Adolescent brains are developmentally distinct from adults, resulting in different reasons for engaging in risky behavior like substance abuse, which makes it difficult for clinicians to know how to approach addiction treatment with younger patients. While they require different approaches to treatment, adolescents often receive addiction treatment based on adult models, limiting its effectiveness.

Sarah Feldstein Ewing, Clinical Psychology Professor at the University of Rhode Island College of Health Sciences, started her career treating adolescents engaging in heavy alcohol and cannabis use. She found the common frameworks used to treat adults were not hitting the mark with younger patients, who often have different motivations for engaging in such risky behavior.

“We’re treating kids who have been drinking for maybe two years, and we’re talking about relapse and asking kids to abstain,” said Feldstein Ewing. “These concepts that may make sense if you’ve been drinking for 30 years are a little more far-fetched if you’re 15 and just binge drinking over prom weekend. Some of the kids we’ve been working with are first-generation cannabis users or drinkers who got in a car accident and got arrested. Even to those who have been using chronically — every day or every other day — relapse is kind of a weird idea if you’re 15 or 16. It’s just so new to them, so it doesn’t make sense to talk about these concepts when you’re so young.”
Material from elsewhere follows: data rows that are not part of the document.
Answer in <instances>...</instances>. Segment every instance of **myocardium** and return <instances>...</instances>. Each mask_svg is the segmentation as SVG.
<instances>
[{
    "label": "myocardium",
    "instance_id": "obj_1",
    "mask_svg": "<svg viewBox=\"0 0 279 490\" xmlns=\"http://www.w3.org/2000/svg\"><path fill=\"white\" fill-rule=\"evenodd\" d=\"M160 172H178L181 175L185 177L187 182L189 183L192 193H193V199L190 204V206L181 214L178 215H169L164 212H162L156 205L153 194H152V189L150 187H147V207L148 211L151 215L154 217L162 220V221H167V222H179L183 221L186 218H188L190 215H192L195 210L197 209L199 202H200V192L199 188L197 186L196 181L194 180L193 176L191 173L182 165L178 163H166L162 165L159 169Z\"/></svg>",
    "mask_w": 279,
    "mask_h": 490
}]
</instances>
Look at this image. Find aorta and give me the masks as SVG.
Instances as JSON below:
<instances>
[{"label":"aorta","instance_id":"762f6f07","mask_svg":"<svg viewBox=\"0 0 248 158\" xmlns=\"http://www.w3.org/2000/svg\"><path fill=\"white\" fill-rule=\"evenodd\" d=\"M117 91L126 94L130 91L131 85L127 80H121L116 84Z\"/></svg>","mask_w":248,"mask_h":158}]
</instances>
The use of adult-centric treatment protocols is problematic because adolescents face significantly different conditions in addiction treatment, including distinct biological and neurodevelopmental stages, unique socio-developmental concerns, distinctive addiction trajectories, and, in turn, disparate treatment goals and outcomes. Feldstein Ewing’s study looks at the neural response of the adolescent brain to determine which areas of the brain are activated in the course of behavioral treatment sessions. Adolescents were placed in a MRI scanner before and after they receive one of two behavioral treatments — “mindfulness” and “motivational Interviewing.” Feldstein Ewing plays back therapists’ statements from the sessions to see what parts of the brain blood flows to, which is a marker of which areas of the brain are activating.
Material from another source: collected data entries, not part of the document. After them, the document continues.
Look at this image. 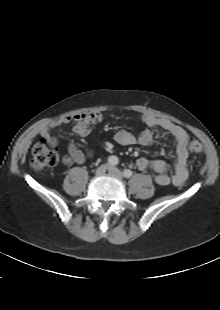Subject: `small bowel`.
I'll return each mask as SVG.
<instances>
[{
	"label": "small bowel",
	"mask_w": 220,
	"mask_h": 310,
	"mask_svg": "<svg viewBox=\"0 0 220 310\" xmlns=\"http://www.w3.org/2000/svg\"><path fill=\"white\" fill-rule=\"evenodd\" d=\"M141 120L147 128L139 135L126 129H120L114 134V141L120 145H142L147 146L152 143L154 138V128H161L169 134L175 143L176 159L174 162V172L168 174V164L163 160H149L145 157L138 158L137 168L147 173L154 171L153 180L157 185L166 186L173 184L182 185L189 176V134L180 125L154 115L143 114ZM103 121V115L100 112L79 113L73 116L55 119L44 125L40 130V137L52 146H57L58 140L52 136L54 128L63 124L71 123L72 131L75 135L85 137L91 133L93 128ZM68 153L62 157L65 165L82 164L92 156L91 152L84 153L74 143L68 144Z\"/></svg>",
	"instance_id": "small-bowel-1"
}]
</instances>
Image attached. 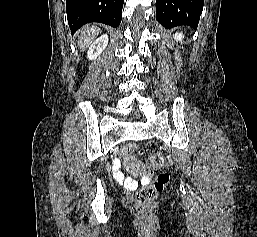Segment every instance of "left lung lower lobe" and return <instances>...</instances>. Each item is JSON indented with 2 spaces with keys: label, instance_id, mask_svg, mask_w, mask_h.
<instances>
[{
  "label": "left lung lower lobe",
  "instance_id": "1",
  "mask_svg": "<svg viewBox=\"0 0 257 237\" xmlns=\"http://www.w3.org/2000/svg\"><path fill=\"white\" fill-rule=\"evenodd\" d=\"M204 0H156V19L166 28L187 25L197 29Z\"/></svg>",
  "mask_w": 257,
  "mask_h": 237
}]
</instances>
“When you look at something, blood flows to the part of the brain that helps you see that. If you see someone familiar, blood flows to the part of the brain that recognizes faces,” she said. “When we play back therapists’ language, we can see what parts are activating for kids, and that tells us which treatments are meaningful and which are not. When we examine which part of the brain lights up, we can figure out how to make treatment better.”
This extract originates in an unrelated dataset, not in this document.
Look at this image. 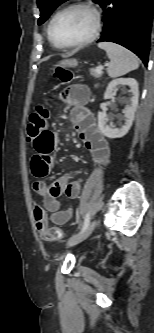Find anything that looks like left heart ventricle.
<instances>
[{"instance_id": "left-heart-ventricle-1", "label": "left heart ventricle", "mask_w": 154, "mask_h": 333, "mask_svg": "<svg viewBox=\"0 0 154 333\" xmlns=\"http://www.w3.org/2000/svg\"><path fill=\"white\" fill-rule=\"evenodd\" d=\"M92 27L93 20L88 11L71 9L55 20L52 33L57 43L69 45L88 37Z\"/></svg>"}]
</instances>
“Kids and adults’ brains respond in totally different ways. Adults mostly have responses in areas of reward – when you get that reward, your feelings of craving are satiated,” she said. “For adults it’s more that they can’t help it; they have these powerful cravings…With kids, it’s not that they’re trying to satisfy cravings. They’re using because they went to a party and there was weed there, or they were hanging out with friends and drinking because that’s what was available. It’s more of an exploratory, experimental use rather than this chronic urge to use.  Adolescents are still very much figuring out who they are and who they want to be. Thinking about changing their behavior is more in that domain.”

The goal is to use adolescents’ own instincts to influence behavior change, which Feldstein Ewing plans to explore further in a subsequent study. Adolescent brains are much more adaptable, allowing teenagers to more easily change their behavior to fit in with their friends than with adults. Tapping into those skills, Feldstein Ewing plans to create self-reflection areas for adolescents where they can focus on behaviors they need to change. By scanning their brains before and after such a therapy session, she can determine whether the interventions are stimulating the parts of the brain needed to affect change.